4) donc, Charlier est mort et a été remplacé par Corteggiani, avec toujours Colin Wilson au dessin. Autre style de scénarios (toujours de 46 planches). A partir de 1990.
5) enfin, Colin Wilson a quitté la série et a été remplacé par Michel Blanc-Dumont. Encore autre type de dessins. Je ne sais pas la date de ce remplacement, ne m'intéressant qu'à la partie "Charlier" de ses séries. Et c'est toujours l'équipe Corteggiani/Blanc-Dumont qui de nos jours, réalise les albums, à raison d'un par an.
Donc, selon les époques : dessins différents, réalisés à des cadences différentes, sur des styles narratifs différents, et de longueurs différentes, un récit de 16 planches ayant une "respiration" différente d'un récit de 46 planches.
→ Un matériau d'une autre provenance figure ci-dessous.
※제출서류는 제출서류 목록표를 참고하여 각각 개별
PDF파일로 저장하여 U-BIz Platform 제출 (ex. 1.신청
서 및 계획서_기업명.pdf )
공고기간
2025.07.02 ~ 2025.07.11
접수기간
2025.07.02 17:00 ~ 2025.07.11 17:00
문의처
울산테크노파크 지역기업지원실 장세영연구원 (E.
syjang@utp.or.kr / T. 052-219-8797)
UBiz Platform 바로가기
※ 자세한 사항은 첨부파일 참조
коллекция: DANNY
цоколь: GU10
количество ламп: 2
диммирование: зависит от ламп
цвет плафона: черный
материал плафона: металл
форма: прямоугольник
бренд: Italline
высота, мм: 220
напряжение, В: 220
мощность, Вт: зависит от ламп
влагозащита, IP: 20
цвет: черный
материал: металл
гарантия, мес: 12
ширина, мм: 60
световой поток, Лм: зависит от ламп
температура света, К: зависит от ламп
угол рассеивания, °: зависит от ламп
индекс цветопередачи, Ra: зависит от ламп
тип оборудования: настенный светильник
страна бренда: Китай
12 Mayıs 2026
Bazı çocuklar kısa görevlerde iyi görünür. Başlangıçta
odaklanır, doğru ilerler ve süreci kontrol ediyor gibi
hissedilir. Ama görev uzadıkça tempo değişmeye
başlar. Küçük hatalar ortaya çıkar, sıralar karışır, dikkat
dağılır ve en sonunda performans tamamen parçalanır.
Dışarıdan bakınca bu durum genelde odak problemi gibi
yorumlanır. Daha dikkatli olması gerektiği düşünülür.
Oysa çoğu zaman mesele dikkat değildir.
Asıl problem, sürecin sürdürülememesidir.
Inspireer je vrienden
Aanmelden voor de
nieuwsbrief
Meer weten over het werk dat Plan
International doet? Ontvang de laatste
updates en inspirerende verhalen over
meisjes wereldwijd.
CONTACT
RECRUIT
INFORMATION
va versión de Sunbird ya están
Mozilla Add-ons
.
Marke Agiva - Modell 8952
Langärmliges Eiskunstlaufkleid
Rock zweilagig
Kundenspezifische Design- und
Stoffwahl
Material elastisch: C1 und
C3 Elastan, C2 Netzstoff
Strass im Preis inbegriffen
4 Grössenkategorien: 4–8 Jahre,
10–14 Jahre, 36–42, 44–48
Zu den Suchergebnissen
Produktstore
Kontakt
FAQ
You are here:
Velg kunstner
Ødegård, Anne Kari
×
Park Lane a écrit :Il est aussi vrai que dans Ballade pour un cercueil, les auteurs avaient déjà raconté les origines de leur personnage dans un long avant propos si bien que l'intérêt de les mettre en scène dans des albums était faible en dehors du plaisir que le lecteur pouvait peut-être ressentir en découvrant une mise en image de ce mythe de fondation.
C'est l'inverse ! Dans le cadre des suppléments trimestriels du journal Pilote, les fameux (?) Super Pocket Pilote, à partir de l'automne 1968, Charlier a écrit de nombreux scénarios racontant, sous forme de récits de fiction courts, la jeunesse de ses héros de l'époque : Blueberry, Tanguy & Laverdure, et Barbe-Rouge. C'est après qu'est venu l'album Ballade pour un cercueil, et comme il manquait de la matière pour boucler un album composé d'un nombre de pages acceptable par la presse de l'imprimeur (tout est fonction des capacités et des caractéristiques des presses qui impriment les feuilles des albums de BD... à quoi ça tient !), il a fallu combler 16 pages. Charlier a imaginé de boucher le trou en racontant la jeunesse de Blueberry... en reprenant le fil conducteur et les péripéties (et en romançant un peu) de ce qu'il avait raconté deux ou trois ans avant, en BD, dans les récits courts des suppléments de Pilote.
Charlier en a profité pour faire un peu de prospective en annonçant, longtemps à l'avance, ce que seraient les futures aventures de Blueberry dans la série principale, n'imaginant pas du tout qu'il relancerait un jour la série parallèle de la Jeunesse. Et tout le monde croit que ces annonces pour des aventures futures dans la préface de Balade pour un cercueil sont une "Bible" qu'il faut suivre à la lettre, alors que Charlier a fait ça "vite fait sur le gaz", juste pour remplir des pages blanches... et alors que, dans les épisodes suivants de la série mère qu'il a écrits, il a lui-même plus ou moins bifurqué par rapport à ce "fil conducteur" assez ténu d'ailleurs, mais improvisé. J'oubliais de préciser que cette préface est présentée comme le fruit d'une longue recherche dans les archives américaines, alors que c'est pipeau ! Charlier a tout inventé. Le fameux tableau, publié dans la préface "pleine page", dû à un peintre américain et censé représenter le seul portrait connu de Blueberry, a été inventé aussi, pour l'occasion, et si l'auteur signe Peter Clay, c'est en réalité le pseudo de Pierre Tabary, frère de Jean Tabary qui est, lui, le dessinateur d'Iznogoud et l'auteur de Valentin le Vagabond (entre autres BD connues).
Quant à la plupart des récits de la Jeunesse de Blueberry, pour ne pas dire tous, écrits par Corteggiani à partir de 1990, ils ne sont évoqués nulle part dans cette préface de la Ballade ; Corté est parti de sa propre documentation et de sa seule imagination (sauf que - exception qui confirme la généralité, comme toujours - on a appris récemment que dans les prochains albums à paraître, il s'est servi d'un détail laissé par Charlier au détour d'une phrase dans la préface de Ballade pour un cercueil : la mère de Blueberry est une mulâtresse, fille du pirate Jean Laffite ; et je crois savoir que Blueb va en Louisiane sur les traces de sa famille maternelle).